Hmm, interesting. It looks like my dashboard is not showing the same behavior.

Last 6 hours: image

Last 1 hour: image

Can you edit the AI Count panel and confirm the prometheus query is: increase(blueiris_ai_count{camera=~"$camera", type=~"$type"}[$__range])

And if it's the same, maybe try taking a look at the following queries in explore? increase(blueiris_ai_count[$__range]) blueiris_ai_count

war4peace commented 3 weeks ago

Original query: increase(blueiris_ai_count{camera=~"$camera", type=~"$type"}[$__range]) +1 Result: image

1st recommended query: increase(blueiris_ai_count{camera=~"$camera", type=~"$type"}[$__range]) Result: image

2nd recommended query: increase(blueiris_ai_count[$__range]) Result: image

3rd recommended query: blueiris_ai_count Result: image

It looks like the exporter is sending the whole 10 MB of log every update.
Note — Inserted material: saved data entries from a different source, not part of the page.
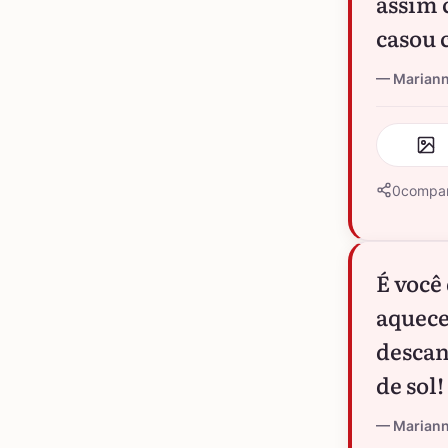
assim 
casou 
Marian
0
compar
É você
aquece
descan
de sol!
Marian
The service, as well as the Prometheus server were both restarted, with no behavior change.

war4peace commented 3 weeks ago

One more thing: I switched to "Last 5 minutes" in Grafana and refreshed until a new alert came in, the counts jumped by the total amount of alerts for the whole log period for that camera.
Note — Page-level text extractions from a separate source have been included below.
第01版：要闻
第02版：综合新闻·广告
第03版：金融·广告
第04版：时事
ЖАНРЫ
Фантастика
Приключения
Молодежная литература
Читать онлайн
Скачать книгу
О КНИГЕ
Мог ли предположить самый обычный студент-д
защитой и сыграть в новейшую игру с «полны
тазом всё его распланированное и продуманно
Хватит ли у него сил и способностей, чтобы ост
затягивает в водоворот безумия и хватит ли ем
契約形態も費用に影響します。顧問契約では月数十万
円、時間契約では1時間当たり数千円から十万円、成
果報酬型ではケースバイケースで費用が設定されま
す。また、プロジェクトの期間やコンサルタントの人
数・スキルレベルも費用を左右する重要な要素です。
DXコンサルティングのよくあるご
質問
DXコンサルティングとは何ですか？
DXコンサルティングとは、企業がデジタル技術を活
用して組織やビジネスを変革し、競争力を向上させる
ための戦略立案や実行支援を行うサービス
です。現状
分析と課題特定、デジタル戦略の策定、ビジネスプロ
wymangr commented 3 weeks ago

Thanks for the data, I'll keep investigating. You are running the exporter in a windows service? If so, could you try stopping the service, opening a command prompt and running it through there to see if there are any warning/logs that are making it to the console that aren't making it to the event viewer?

wymangr commented 3 weeks ago

Also, try adding --logoffset 0 to disable that feature. See if it's that that's causing the problems.

war4peace commented 3 weeks ago

I have done as you instructed. I'll wait a bit and let Prometheus and Grafana process data until legacy information clears up.

wymangr commented 3 weeks ago

I did just released another change. It looks like BI changed the log for the canceled alerts from "cancelled" to "canceled" which impacted the "type" label. I'm not sure if that was part of the issue or not, but you can give that a try also. Another thing you can try to do is accessing the metrics endpoint manually (http://localhost:2112/metrics) and refresh a few times to see what data you get?

With the blueiris_ai_count metric, what it should do is count all the AI alerts from the log. Then the AI Count panel in Grafana counts the increase in that metric. So if there are 100 alerts at the beginning of the range then at the end of the range there are 103, it should throw up the difference (3).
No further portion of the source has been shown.